そして、これから我々一団はどうすべきか。一か八か強行突破か、それとも通信手段を探し都庁内に連絡を試みるか…
「すまねえな。畜生、ハナの奴、くそっ…」
かちゃかちゃという機械いじりの音と、しゅるしゅるという包帯の衣擦れ音が入り混じる中、ネルロイドガール=野菊朝香は、涙気の混じったうめきを漏らした。
「朝香…気にすることはない、なんては言わない。くしろ、ちゃんと悲しんだ方がいい、そう思う。」
ヘルメットにダメージを受けたので桜咲鈴雄の素顔を露わにしているドッコイダーが、そう朝香に手当てをしながら言った。
「分かってらぁ…けどよ、だからこそ。無駄にゃあ出来ないだろ。」
「…左手、終わりました。握ってみてくれますか」
そんな鈴雄の言葉を、その言葉には感謝の表情で受けながらも、悲しみを受けても尚戦意を崩さぬ表情で、タンポポが修理したパワードスーツの手の動きをチェックする。
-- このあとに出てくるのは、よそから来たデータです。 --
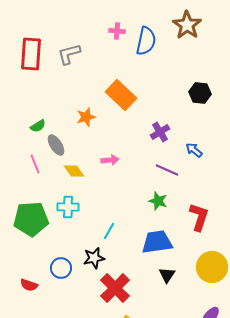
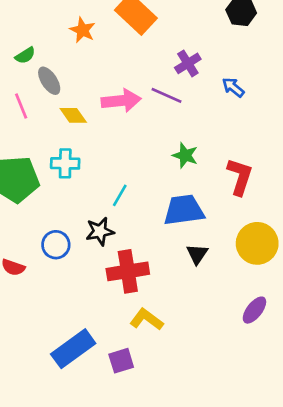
orange star: (86, 117) -> (83, 30), moved, turned -30
pink arrow: (110, 160) -> (121, 101), size x1.6
purple line: (167, 170) -> (166, 95), moved
red cross: (115, 288) -> (128, 271), turned 36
・・・彼女の本来のパートナーであるハナが命を捨てて庇ってくれなければ、一際の激戦であった前の戦闘ではこれですまず、命を落としていただろう。
きゅいん、と正常な動力音が響き渡る。
「うん、大丈夫だ小鈴」
小鈴、と、つい癖になっているお互いの正体を知る前の名で呼ぶ。
企業同士による次期制式パワードスーツコンベンションの為のヒーロー、と言う理由から、ついこの間までお互い変身前の段階での知り合いでありながら、互いの正体を知らなかった、という滑稽な関係だったための、お互いの正体を知ってから生まれた奇妙な癖であり。
「ふっ」
「くすっ」
…思い出す度、こんな絶体絶命の窮地でも微苦笑が起こる、不思議な力であった。
「………」
「あ、光太郎さん。どうしました?」
そんな、今泣いた烏がもう笑った、と言うような様子に、寝込んでいたブラックが反応した。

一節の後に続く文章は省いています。